**Directions for this task:** Every line in the records below between the one holding "Julian Assange is indeed" and the one holding "Evening Primrose Oil", inclusive, is to be set down exactly; all other lines are to be left out.

-------- Records supplied --------

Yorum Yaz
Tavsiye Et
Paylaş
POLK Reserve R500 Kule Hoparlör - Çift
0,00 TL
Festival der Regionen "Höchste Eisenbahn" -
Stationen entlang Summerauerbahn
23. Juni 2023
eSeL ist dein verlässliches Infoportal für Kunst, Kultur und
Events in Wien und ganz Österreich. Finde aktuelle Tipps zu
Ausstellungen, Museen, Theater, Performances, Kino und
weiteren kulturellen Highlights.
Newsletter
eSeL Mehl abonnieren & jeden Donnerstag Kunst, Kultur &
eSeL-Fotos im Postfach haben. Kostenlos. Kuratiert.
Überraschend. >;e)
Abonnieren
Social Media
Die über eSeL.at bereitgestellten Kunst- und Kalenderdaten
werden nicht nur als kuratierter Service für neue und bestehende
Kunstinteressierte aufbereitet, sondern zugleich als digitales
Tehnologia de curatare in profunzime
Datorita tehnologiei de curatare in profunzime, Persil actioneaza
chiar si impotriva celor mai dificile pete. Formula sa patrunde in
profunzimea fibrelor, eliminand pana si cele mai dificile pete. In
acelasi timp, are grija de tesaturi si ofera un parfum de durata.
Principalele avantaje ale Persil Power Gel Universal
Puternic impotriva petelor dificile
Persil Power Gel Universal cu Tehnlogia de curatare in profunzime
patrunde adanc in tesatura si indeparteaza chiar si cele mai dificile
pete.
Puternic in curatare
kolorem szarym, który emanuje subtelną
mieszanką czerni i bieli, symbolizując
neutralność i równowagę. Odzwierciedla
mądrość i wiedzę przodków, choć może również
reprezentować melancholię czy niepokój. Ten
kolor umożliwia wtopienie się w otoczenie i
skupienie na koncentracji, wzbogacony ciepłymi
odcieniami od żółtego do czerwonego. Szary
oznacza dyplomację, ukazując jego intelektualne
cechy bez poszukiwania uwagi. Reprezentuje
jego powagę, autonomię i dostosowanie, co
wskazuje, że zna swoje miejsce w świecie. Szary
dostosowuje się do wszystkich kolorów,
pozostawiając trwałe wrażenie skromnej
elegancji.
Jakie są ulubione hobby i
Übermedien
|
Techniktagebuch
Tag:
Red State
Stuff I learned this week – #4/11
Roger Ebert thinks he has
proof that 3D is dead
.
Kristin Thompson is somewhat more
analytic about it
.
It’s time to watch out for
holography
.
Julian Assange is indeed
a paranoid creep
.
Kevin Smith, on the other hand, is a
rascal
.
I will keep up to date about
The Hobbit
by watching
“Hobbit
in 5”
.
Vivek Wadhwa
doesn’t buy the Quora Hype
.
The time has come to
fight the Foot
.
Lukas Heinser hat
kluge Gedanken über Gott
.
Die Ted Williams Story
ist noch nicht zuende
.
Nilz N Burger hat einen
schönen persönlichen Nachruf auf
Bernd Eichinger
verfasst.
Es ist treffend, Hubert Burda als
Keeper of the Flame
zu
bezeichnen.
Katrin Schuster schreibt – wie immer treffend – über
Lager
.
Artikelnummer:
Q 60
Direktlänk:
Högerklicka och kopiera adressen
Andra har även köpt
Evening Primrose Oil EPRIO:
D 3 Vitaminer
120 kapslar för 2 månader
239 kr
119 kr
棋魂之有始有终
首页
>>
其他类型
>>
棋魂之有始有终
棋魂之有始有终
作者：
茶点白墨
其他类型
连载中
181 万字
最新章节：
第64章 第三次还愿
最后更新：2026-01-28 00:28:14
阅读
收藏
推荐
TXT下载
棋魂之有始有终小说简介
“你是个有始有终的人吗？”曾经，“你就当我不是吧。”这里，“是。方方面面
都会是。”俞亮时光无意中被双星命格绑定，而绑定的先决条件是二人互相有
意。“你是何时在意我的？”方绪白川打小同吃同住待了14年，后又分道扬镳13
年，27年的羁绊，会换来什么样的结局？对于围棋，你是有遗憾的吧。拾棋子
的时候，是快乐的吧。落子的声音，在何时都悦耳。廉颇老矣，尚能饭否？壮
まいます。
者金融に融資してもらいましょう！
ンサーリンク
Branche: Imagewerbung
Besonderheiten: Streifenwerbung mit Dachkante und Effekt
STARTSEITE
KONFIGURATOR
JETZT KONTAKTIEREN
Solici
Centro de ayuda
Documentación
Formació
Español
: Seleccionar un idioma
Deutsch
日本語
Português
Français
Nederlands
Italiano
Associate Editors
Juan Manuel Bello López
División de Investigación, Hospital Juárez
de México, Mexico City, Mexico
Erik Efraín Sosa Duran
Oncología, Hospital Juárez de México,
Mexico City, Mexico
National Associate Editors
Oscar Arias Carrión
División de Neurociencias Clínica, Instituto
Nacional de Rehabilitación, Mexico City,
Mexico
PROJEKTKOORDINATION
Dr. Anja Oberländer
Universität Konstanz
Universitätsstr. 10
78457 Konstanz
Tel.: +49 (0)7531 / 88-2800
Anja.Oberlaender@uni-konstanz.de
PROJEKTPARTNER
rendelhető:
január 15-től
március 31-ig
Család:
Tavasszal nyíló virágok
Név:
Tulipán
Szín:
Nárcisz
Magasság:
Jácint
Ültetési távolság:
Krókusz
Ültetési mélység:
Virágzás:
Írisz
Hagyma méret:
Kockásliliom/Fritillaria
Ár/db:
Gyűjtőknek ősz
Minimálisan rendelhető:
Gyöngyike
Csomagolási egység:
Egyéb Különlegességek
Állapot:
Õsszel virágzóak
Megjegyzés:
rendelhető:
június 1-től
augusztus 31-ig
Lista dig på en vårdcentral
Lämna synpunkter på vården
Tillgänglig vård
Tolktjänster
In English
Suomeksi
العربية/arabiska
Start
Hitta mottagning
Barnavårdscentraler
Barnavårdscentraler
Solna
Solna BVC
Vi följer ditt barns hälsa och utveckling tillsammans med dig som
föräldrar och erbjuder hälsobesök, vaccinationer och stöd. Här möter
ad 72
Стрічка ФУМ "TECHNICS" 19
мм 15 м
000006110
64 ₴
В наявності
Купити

--------

**Solution to this exercise:**
Julian Assange is indeed
a paranoid creep
.
Kevin Smith, on the other hand, is a
rascal
.
I will keep up to date about
The Hobbit
by watching
“Hobbit
in 5”
.
Vivek Wadhwa
doesn’t buy the Quora Hype
.
The time has come to
fight the Foot
.
Lukas Heinser hat
kluge Gedanken über Gott
.
Die Ted Williams Story
ist noch nicht zuende
.
Nilz N Burger hat einen
schönen persönlichen Nachruf auf
Bernd Eichinger
verfasst.
Es ist treffend, Hubert Burda als
Keeper of the Flame
zu
bezeichnen.
Katrin Schuster schreibt – wie immer treffend – über
Lager
.
Artikelnummer:
Q 60
Direktlänk:
Högerklicka och kopiera adressen
Andra har även köpt
Evening Primrose Oil EPRIO:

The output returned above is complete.